EFFECTS OF ESTROGEN ON BONES, JOINTS AND LIGAMENTS OF CASTRATED GUINEA PIGS

Author Affiliations

NEW YORK
From the Laboratory Division of the Hospital for Joint Diseases.

Arch Surg. 1939;39(6):992-1000. doi:10.1001/archsurg.1939.01200180093008
Abstract

It has been shown that estrogens cause definite gross anatomic alterations in the joints of the pelvic ring in the guinea pig.1 Hisaw2 has demonstrated experimental relaxation of the pubic symphysis with the relaxative hormone of the corpus luteum. Little attention, however, has been paid to the minute histologic changes occurring at the pubic symphysis during the transformation.

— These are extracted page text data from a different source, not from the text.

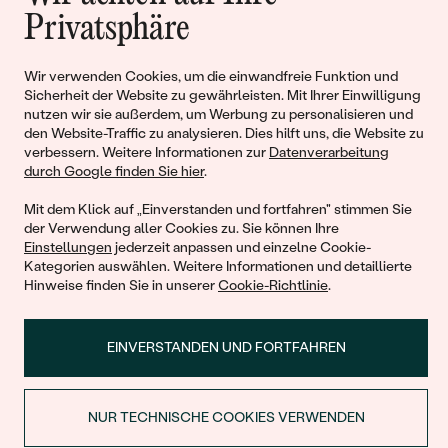
Geschichten von Schönheit und
Privatsphäre
Liebe
Wir verwenden Cookies, um die einwandfreie Funktion und
Sicherheit der Website zu gewährleisten. Mit Ihrer Einwilligung
Begleiten Sie uns!
nutzen wir sie außerdem, um Werbung zu personalisieren und
den Website-Traffic zu analysieren. Dies hilft uns, die Website zu
verbessern. Weitere Informationen zur
Datenverarbeitung
durch Google finden Sie hier
.
Mit dem Klick auf „Einverstanden und fortfahren" stimmen Sie
der Verwendung aller Cookies zu. Sie können Ihre
Einstellungen
jederzeit anpassen und einzelne Cookie-
Kategorien auswählen. Weitere Informationen und detaillierte
Hinweise finden Sie in unserer
Cookie-Richtlinie
.
© 2011 - 2026, Eppi.de
EINVERSTANDEN UND FORTFAHREN
NUR TECHNISCHE COOKIES VERWENDEN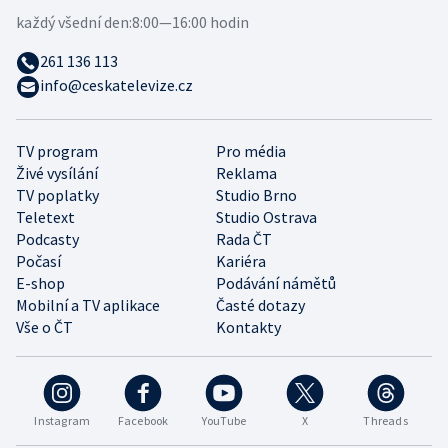
každý všední den:
8:00—16:00 hodin
261 136 113
info@ceskatelevize.cz
TV program
Pro média
Živé vysílání
Reklama
TV poplatky
Studio Brno
Teletext
Studio Ostrava
Podcasty
Rada ČT
Počasí
Kariéra
E-shop
Podávání námětů
Mobilní a TV aplikace
Časté dotazy
Vše o ČT
Kontakty
Instagram
Facebook
YouTube
X
Threads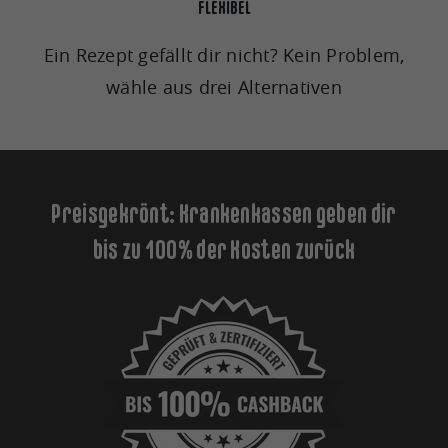
FLEXIBEL
Ein Rezept gefällt dir nicht? Kein Problem,
wähle aus drei Alternativen
Preisgekrönt: Krankenkassen geben dir
bis zu 100% der Kosten zurück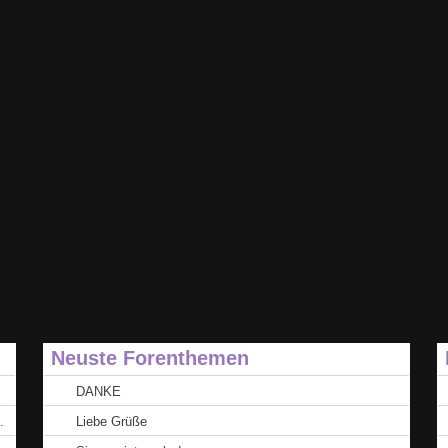
Neuste Forenthemen
DANKE
.
Liebe Grüße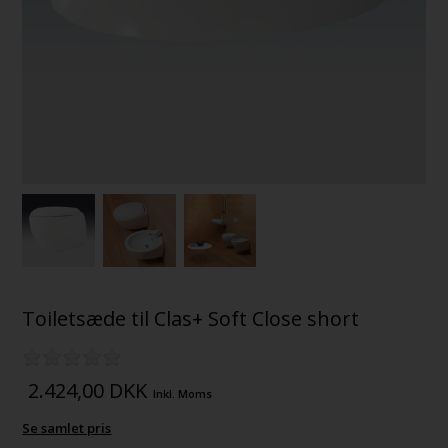
Toiletsæde til Clas+ Soft Close short
2.424,00
DKK
Inkl. Moms
Se samlet pris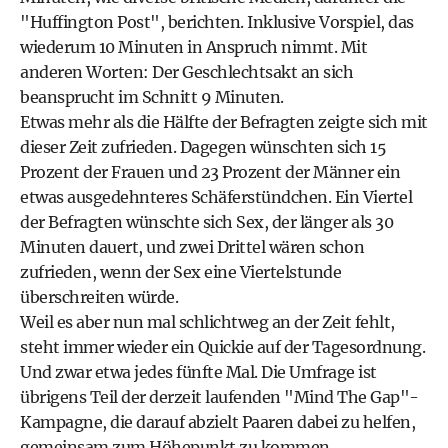
"Huffington Post", berichten. Inklusive Vorspiel, das
wiederum 10 Minuten in Anspruch nimmt. Mit
anderen Worten: Der Geschlechtsakt an sich
beansprucht im Schnitt 9 Minuten.
Etwas mehr als die Hälfte der Befragten zeigte sich mit
dieser Zeit zufrieden. Dagegen wünschten sich 15
Prozent der Frauen und 23 Prozent der Männer ein
etwas ausgedehnteres Schäferstündchen. Ein Viertel
der Befragten wünschte sich Sex, der länger als 30
Minuten dauert, und zwei Drittel wären schon
zufrieden, wenn der Sex eine Viertelstunde
überschreiten würde.
Weil es aber nun mal schlichtweg an der Zeit fehlt,
steht immer wieder ein Quickie auf der Tagesordnung.
Und zwar etwa jedes fünfte Mal. Die Umfrage ist
übrigens Teil der derzeit laufenden "Mind The Gap"-
Kampagne, die darauf abzielt Paaren dabei zu helfen,
gemeinsam zum Höhepunkt zu kommen.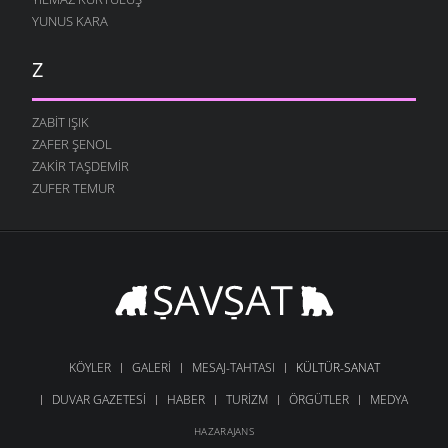
YUNUS KARA
Z
ZABIT IŞIK
ZAFER ŞENOL
ZAKIR TAŞDEMIR
ZUFER TEMUR
KÖYLER
GALERI
MESAJ-TAHTASI
KÜLTÜR-SANAT
DUVAR GAZETESI
HABER
TURIZM
ÖRGÜTLER
MEDYA
HAZARAJANS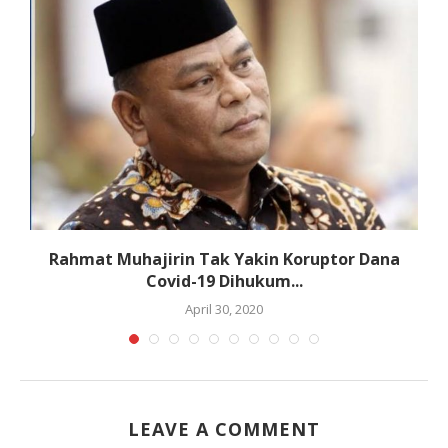
i
Rahmat Muhajirin Tak Yakin Koruptor Dana
Covid-19 Dihukum...
April 30, 2020
LEAVE A COMMENT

Furthermore, similar correlative histologic studies of other bones and joints of guinea pigs are lacking.3

In the light of these facts it seemed of interest to investigate the effects of subcutaneous injections of estrogen4 in mature castrated guinea pigs on (1) the tissues of the pubic symphysis and the sacroiliac joints in situ, (2) autogenous transplanted segments of the pubic symphysis with attached ligaments, and (3) the capsular tissues of the major joints.

METHOD  Twelve male guinea pigs, each weighing approximately 400 Gm., were castrated under general anesthesia.